Ive basically tried EVERYTHING, ran fuel injection cleaner, checked for vacuum leaks. 

Oh yea, the car also sounds like its running rich, because FIRE is shooting out my exhaust sometimes(no cat) and I can hear like popping in the exhaust.

Anyways, oil is perfect, and drivetrain couldnt have been better, what could be causing this problem? 

PLEASE HELP ME, MY CAR IS FALLING APART

Edit: TODAY, 2 HOURS ago, my power steering belt just CAME OFF byitself, didnt snap or ANYTHING, just FELL OFF... wtf!!?!


----------



## Xorti7 (Dec 27, 2004)

Wow.. :wtf: wait for the big boys to give you a response before anything else, but the stumbling sounds electrical to me.


----------



## asleepz (Feb 24, 2004)

Check all your plugs and wires, air filter, ECU codes...


----------



## Zen31ZR (Mar 24, 2004)

Does it do this above or below a certain rpm, does it do it also when cold or only when warm, those are some questions I have. Check all your intake piping, and check you brake booster line. 

Running rich normally means somehow or another the MAF is reading a certain amount of air, and somehow less air is getting to the engine. This is usually more typical on a turbo car with intake leaks than an NA car. 

I've been brain-storming this, and another thought which struck me is that the FPR might somehow have gotten clogged, or the diaphram on the unit itself ruptured, both of which will cause the engine to run massively rich. 

Pull the vacuum line to the FPR while the engine is running, see if this causes it to settle down any. You'll get a stream of gas from the FPR vacuum port if the diaphram is ruptured. Don't let it spray on the distributor....


----------



## BoBakTXL (Aug 30, 2004)

Zen31ZR said:


> Does it do this above or below a certain rpm, does it do it also when cold or only when warm, those are some questions I have. Check all your intake piping, and check you brake booster line.
> 
> Running rich normally means somehow or another the MAF is reading a certain amount of air, and somehow less air is getting to the engine. This is usually more typical on a turbo car with intake leaks than an NA car.
> 
> ...


My intake looks fine, there are no leaks that I could see.
The Plugs and wires I dont know, this happens at ANY rpm range, mostly noticeable in the lower gears (1st, 2nd), if I launch my car from a stop it feels like me launching, and then slamming the brakes, and then launching, and then slamming the brakes over and over again all throughout the RPM range, and then in 2nd it'll still stumble a little bit, and then in 3rd it stumbles SO little NO ONE can notice it. I KNOW the car is running either rich or lean, But I cant tell which, because I have MAJOR power loss, the car actually over heated for the first time in over 6 MONTHS yesterday, temp guage was going kinda on the high side, and then I drove it and the air went in to the radiator and temps went down to normal, I filled it with water (two 2 liter bottles) and its not overheating anymore, but the stumbling gets EXTREMELY annoying.


----------



## ICP Sux0rZ! (Jan 10, 2005)

ahhh paybacks a bitch.........looks like shes mad at what you turned her into..... :thumbup: :fluffy:


edit: and after rereading your posts, maybe if you drove it, instead of beating the shit out of it, it might help u determine the problem


----------



## asleepz (Feb 24, 2004)

Overheat? Headgasket? Any Smoke?

And actually a popping sound can also be lean..


----------



## BoBakTXL (Aug 30, 2004)

no smoke at all.
Overheating problem fixed (put water in radiator, lol)
no idea about the popping, this sucks man.


----------



## ICP Sux0rZ! (Jan 10, 2005)

sounds like your timing is whacked, thats what my buggy was doing (popping and shooting flames)

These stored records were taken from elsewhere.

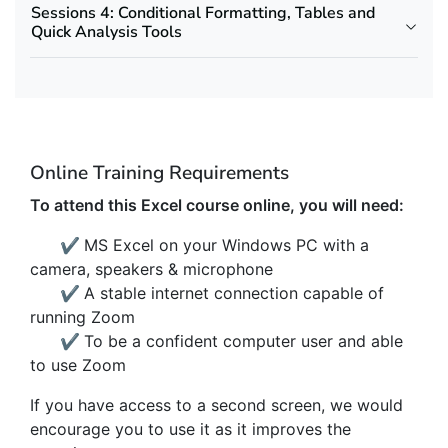
Sessions 4: Conditional Formatting, Tables and
Quick Analysis Tools
Online Training Requirements
To attend this Excel course online, you will need:
✔
MS Excel on your Windows PC with a
camera, speakers & microphone
✔
A stable internet connection capable of
running Zoom
✔
To be a confident computer user and able
to use Zoom
If you have access to a second screen, we would
encourage you to use it as it improves the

ur belt might have slipped or jumped a couple notches


----------



## Zen31ZR (Mar 24, 2004)

Yeah, unfortunately he could be either rich or lean at this point. That's why he needs to pull the spark plugs and see what they look like. Dark and gummy deposits indicate rich. Dry, off white, and flaky is typically lean. 

Don't let the intake being in the way scare you from removing those plugs, take 15 minutes with the proper tools. You'll need at least one U-joint extension.


----------



## Zen31ZR (Mar 24, 2004)

Did you pull and check the distributor cap like I asked you to?


----------



## Mahatmacoat (Sep 21, 2007)

sell the car. Once they get to this point, they can't be fixed and nobody knows the answer.


----------



## gat1954 (Nov 12, 2007)

AS Usual,, idiots, never post a Solution..... 
IT's Either a Spark Plug or Spark Plug Wire,,taht's shot


----------



## thezman (Nov 3, 2007)

well yeah for starters try just driving the car instead of dogging it into the ground (at least till you get the problems figured out anyway) like the other guys said start with your plugs and wires check or just replace them all not that expensive to do. next cars don't just suddenly come up over a gallon low on anti-freeze when was the last time you checked it (before it ran hot?)? This car doesn't hold all that much coolant to begin with sooo. Not like a 4 core big block cooling system that holds 6-7 gallons of coolant here. from what you have said you are loosing spark bad. Have you messed with the distributor? especially have you had it out? if so i'd say you put it back in backwards (rotated 180 degrees) that can cause most of the problems you've said (except your over-heat) then again all this stalling and misfiring and what not may have blown your head gasket or cracked your head i suppose do you have water in your oil? have you checked your oil lately? is it milky white or gray looking? if so water. Now stop looking for an easy out and get your hands dirty your car isn't going to fix its self and staring at the engine isn't going to fix it either. or cough up the cash and take it to a competent asian car mechanic and get her repaired professionally.


----------



## gat1954 (Nov 12, 2007)

If you suspect Head gasket,,, Do a Compression Check.... 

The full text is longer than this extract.